All of the records should be reproduced word for word, but no images may appear in the copy.

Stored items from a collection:
---------------

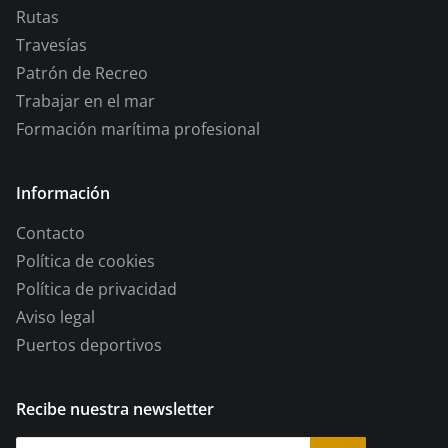
Rutas
Travesías
Patrón de Recreo
Trabajar en el mar
Formación marítima profesional
Información
Contacto
Política de cookies
Política de privacidad
Aviso legal
Puertos deportivos
Recibe nuestra newsletter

---------------

YOUR SOLUTION »
Rutas
Travesías
Patrón de Recreo
Trabajar en el mar
Formación marítima profesional
Información
Contacto
Política de cookies
Política de privacidad
Aviso legal
Puertos deportivos
Recibe nuestra newsletter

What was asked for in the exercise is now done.